In citing the shortage’s significant impact on the auto industry, General Motors Co. was forced to idle three North American facilities while Ford Motor Co. is forecasting a 20% drop in near-term output. Chip shortages are expected to reduce sales for automakers by US$61 billion and it is anticipated that the impact to the electronics industry could be much worse.

According to Neil Mawston, an Analyst for Strategy Analytics, reports, “The virus pandemic, social distancing in factories, and soaring competition from tablets, laptops and electric cars are causing some of the toughest conditions for smartphone component supply in many years.”

Mawston also argues that essential smartphone components have risen by at least 15% in the last 6 months.

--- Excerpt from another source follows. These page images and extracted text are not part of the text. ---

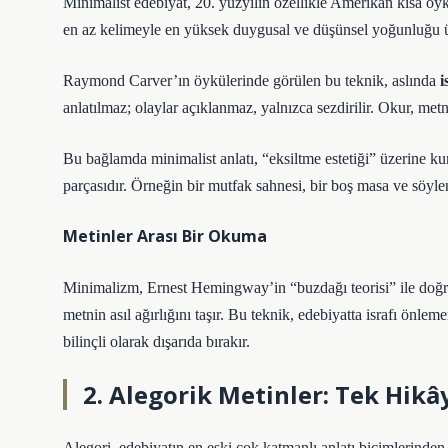
Minimalist edebiyat, 20. yüzyılın özellikle Amerikan kısa öy
en az kelimeyle en yüksek duygusal ve düşünsel yoğunluğu ü
Raymond Carver’ın öykülerinde görülen bu teknik, aslında
i
anlatılmaz; olaylar açıklanmaz, yalnızca sezdirilir. Okur, met
Bu bağlamda minimalist anlatı, “eksiltme estetiği” üzerine ku
parçasıdır. Örneğin bir mutfak sahnesi, bir boş masa ve söyle
Metinler Arası Bir Okuma
Minimalizm, Ernest Hemingway’in “buzdağı teorisi” ile doğr
metnin asıl ağırlığını taşır. Bu teknik, edebiyatta israfı önlem
bilinçli olarak dışarıda bırakır.
2. Alegorik Metinler: Tek Hi
Alegori, edebiyatın en eski çok katmanlı anlatı biçimlerinden 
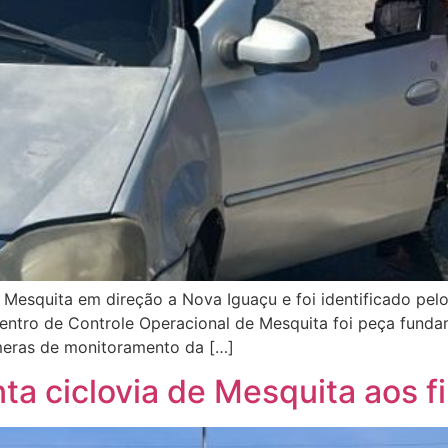
 Mesquita em direção a Nova Iguaçu e foi identificado pel
Centro de Controle Operacional de Mesquita foi peça fund
âmeras de monitoramento da […]
a ciclovia de Mesquita aos f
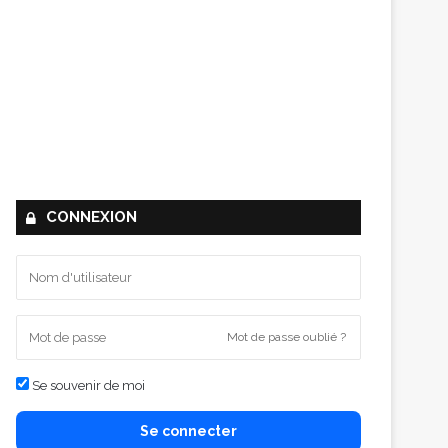
CONNEXION
Mot de passe oublié ?
Se souvenir de moi
Se connecter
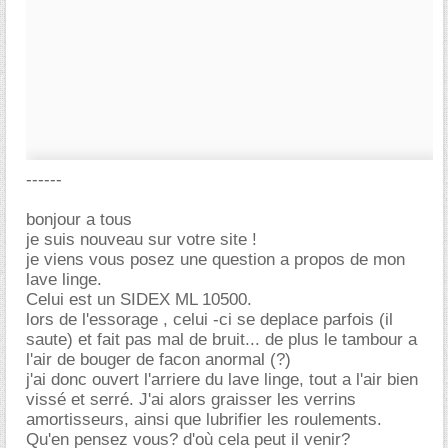
------
bonjour a tous
je suis nouveau sur votre site !
je viens vous posez une question a propos de mon
lave linge.
Celui est un SIDEX ML 10500.
lors de l'essorage , celui -ci se deplace parfois (il
saute) et fait pas mal de bruit... de plus le tambour a
l'air de bouger de facon anormal (?)
j'ai donc ouvert l'arriere du lave linge, tout a l'air bien
vissé et serré. J'ai alors graisser les verrins
amortisseurs, ainsi que lubrifier les roulements.
Qu'en pensez vous? d'où cela peut il venir?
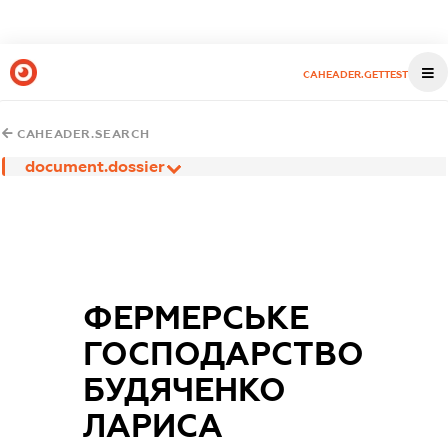
CAHEADER.GETTEST
CAHEADER.SEARCH
document.dossier
ФЕРМЕРСЬКЕ
ГОСПОДАРСТВО
БУДЯЧЕНКО
ЛАРИСА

As a result of the dried-up supply, we have already witnessed how low-volume buyers like auto manufacturers have struggled to secure chips for their products. In addition, gaming console makers, Nintendo, Sony, and Microsoft have failed to create a desirable amount of their respective systems. The game hardware industry is facing severe supply issues that could affect sales and production for the next holiday season. Surprisingly, airline manufacturers are concerned about matching demand for aviation in a post-pandemic world and even are disposing of old aircrafts to effectively manage their balance sheets.

Unfortunately, only time will tell if chipmakers will be able to ramp up production amid the COVID-19 pandemic to meet the surging demand and whether or not industry professionals can discover an efficient solution. How many more sectors could this shortage potentially plague in the near future?